How do the lines below between the ones holding "[button] (16, 1375)" and "Verkoop huis Liginiac, 4", inclusive, read? Give them again exactly, with no other lines.

++++

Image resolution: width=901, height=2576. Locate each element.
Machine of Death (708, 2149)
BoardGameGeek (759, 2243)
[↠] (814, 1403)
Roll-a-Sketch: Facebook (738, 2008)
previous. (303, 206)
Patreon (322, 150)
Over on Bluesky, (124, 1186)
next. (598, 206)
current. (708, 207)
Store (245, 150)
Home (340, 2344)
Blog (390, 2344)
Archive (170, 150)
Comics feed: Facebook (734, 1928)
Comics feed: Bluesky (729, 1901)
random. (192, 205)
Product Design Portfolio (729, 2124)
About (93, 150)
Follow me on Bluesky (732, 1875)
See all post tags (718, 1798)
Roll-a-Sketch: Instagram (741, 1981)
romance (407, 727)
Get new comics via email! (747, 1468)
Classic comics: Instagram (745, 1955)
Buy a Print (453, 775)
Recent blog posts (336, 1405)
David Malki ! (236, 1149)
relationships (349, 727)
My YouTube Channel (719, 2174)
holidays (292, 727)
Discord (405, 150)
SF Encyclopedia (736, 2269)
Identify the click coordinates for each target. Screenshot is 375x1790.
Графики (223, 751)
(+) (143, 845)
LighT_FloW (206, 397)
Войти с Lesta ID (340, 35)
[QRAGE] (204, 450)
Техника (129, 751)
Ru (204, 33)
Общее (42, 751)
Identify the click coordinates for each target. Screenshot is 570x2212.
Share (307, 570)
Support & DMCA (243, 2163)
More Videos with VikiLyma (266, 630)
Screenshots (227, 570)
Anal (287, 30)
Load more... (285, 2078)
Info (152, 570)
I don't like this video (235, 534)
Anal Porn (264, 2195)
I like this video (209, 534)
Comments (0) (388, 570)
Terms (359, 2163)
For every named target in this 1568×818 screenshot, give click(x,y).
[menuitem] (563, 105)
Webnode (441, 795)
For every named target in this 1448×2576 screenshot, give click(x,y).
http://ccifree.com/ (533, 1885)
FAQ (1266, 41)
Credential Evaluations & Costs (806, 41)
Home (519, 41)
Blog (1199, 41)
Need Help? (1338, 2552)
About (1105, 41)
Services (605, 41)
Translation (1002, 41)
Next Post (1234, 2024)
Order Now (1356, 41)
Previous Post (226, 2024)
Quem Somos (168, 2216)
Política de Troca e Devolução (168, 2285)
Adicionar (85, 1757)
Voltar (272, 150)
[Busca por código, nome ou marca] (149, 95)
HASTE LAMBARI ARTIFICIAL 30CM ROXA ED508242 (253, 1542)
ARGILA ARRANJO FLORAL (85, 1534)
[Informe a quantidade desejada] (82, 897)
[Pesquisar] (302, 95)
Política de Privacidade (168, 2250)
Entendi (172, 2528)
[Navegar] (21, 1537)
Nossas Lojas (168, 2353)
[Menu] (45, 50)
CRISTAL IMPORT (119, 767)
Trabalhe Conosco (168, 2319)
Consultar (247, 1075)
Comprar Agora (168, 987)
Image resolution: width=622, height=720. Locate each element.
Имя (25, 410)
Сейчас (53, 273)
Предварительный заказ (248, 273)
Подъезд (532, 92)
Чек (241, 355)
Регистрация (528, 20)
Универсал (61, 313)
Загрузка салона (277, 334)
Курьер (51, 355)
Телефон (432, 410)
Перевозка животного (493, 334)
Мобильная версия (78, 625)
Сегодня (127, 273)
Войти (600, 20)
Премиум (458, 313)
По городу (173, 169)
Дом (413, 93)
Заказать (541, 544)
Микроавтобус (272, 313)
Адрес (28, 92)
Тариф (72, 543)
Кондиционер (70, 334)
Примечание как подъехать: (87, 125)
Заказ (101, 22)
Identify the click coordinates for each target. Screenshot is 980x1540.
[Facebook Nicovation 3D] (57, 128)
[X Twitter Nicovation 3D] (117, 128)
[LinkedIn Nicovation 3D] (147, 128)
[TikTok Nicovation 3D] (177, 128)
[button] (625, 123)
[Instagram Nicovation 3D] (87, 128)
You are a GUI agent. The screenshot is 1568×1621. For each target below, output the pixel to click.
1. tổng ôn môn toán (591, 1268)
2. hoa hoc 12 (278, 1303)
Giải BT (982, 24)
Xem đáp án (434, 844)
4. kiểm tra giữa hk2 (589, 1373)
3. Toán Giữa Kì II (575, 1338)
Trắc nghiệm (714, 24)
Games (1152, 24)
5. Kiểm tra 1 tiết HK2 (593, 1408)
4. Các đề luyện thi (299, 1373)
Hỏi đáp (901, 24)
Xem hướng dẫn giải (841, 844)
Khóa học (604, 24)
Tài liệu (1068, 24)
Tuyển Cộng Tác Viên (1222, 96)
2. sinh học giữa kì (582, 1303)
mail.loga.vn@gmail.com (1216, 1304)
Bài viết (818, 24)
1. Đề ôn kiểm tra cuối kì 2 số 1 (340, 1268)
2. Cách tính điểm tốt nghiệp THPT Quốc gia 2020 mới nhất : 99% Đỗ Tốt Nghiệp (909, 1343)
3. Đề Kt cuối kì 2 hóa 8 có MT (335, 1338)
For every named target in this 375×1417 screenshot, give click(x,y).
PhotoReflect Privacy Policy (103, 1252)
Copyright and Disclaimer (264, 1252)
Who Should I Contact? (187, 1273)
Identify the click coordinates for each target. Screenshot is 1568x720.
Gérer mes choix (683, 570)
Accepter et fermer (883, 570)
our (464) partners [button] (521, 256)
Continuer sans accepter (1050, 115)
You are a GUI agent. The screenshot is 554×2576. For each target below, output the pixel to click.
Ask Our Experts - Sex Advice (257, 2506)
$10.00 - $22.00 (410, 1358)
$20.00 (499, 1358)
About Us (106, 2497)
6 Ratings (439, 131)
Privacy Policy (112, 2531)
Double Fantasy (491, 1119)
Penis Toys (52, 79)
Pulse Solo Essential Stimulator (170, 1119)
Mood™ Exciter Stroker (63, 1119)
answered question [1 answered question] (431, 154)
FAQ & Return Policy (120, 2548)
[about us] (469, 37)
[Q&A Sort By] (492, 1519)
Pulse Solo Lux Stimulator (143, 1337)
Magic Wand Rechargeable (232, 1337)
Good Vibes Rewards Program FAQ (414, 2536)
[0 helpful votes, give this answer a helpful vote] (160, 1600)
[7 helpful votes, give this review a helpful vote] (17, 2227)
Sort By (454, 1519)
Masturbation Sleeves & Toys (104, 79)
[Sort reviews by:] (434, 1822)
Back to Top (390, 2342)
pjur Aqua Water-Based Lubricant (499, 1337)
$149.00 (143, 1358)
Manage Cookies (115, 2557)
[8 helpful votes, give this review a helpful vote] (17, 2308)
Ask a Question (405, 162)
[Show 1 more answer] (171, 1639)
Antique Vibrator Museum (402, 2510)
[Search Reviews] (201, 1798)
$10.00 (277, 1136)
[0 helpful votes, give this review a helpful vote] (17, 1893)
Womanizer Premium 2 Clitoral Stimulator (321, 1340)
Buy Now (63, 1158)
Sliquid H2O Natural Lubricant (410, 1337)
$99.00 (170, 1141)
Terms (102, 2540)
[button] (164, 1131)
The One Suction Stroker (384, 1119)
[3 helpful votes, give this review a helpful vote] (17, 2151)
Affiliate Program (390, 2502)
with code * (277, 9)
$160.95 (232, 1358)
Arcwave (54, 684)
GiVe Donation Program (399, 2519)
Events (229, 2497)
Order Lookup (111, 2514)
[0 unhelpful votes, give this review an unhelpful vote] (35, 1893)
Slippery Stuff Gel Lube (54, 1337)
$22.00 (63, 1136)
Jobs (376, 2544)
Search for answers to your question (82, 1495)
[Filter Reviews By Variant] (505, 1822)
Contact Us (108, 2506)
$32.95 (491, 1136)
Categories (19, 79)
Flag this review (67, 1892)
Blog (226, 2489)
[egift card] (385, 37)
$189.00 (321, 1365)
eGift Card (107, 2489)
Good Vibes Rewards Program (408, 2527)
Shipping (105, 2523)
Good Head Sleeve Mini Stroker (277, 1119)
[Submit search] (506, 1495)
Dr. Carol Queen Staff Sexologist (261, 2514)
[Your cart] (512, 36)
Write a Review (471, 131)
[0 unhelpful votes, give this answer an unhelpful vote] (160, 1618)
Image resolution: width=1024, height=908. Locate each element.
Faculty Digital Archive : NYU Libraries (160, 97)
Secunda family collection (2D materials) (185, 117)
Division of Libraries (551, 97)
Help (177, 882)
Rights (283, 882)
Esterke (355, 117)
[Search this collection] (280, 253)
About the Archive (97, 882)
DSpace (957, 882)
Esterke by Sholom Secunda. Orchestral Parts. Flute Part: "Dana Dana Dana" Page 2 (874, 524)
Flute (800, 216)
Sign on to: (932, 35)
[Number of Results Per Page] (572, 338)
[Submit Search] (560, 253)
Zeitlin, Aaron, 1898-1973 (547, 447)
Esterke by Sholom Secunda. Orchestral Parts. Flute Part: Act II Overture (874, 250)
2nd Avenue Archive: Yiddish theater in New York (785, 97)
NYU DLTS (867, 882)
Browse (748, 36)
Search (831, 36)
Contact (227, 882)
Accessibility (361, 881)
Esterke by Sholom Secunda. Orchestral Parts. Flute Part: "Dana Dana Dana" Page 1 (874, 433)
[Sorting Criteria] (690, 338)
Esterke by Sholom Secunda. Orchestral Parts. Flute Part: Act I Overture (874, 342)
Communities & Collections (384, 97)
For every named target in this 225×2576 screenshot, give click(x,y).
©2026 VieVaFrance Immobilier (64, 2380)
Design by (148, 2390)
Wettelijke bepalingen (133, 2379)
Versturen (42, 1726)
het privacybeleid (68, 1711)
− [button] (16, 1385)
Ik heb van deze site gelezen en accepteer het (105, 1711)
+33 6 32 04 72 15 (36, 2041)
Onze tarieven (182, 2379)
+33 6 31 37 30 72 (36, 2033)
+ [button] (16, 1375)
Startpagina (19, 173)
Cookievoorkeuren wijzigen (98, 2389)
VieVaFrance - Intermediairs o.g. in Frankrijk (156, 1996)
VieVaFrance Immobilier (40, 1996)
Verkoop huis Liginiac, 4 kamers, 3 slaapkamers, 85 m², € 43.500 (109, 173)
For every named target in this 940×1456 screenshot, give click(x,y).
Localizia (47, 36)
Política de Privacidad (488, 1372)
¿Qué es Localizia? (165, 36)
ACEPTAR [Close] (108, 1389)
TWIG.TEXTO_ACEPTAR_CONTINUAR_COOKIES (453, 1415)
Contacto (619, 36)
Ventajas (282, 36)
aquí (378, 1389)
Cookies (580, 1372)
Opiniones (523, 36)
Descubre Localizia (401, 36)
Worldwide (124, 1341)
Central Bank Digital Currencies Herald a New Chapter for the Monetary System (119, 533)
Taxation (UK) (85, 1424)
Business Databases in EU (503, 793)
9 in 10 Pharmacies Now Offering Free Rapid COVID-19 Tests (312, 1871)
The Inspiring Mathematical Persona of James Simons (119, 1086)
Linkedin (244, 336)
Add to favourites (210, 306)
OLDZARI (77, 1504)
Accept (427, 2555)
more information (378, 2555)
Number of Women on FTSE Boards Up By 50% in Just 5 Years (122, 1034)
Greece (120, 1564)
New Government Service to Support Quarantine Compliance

++++

- [Answer section]
+ [button] (16, 1375)
Startpagina (19, 173)
Cookievoorkeuren wijzigen (98, 2389)
VieVaFrance - Intermediairs o.g. in Frankrijk (156, 1996)
VieVaFrance Immobilier (40, 1996)
Verkoop huis Liginiac, 4 kamers, 3 slaapkamers, 85 m², € 43.500 (109, 173)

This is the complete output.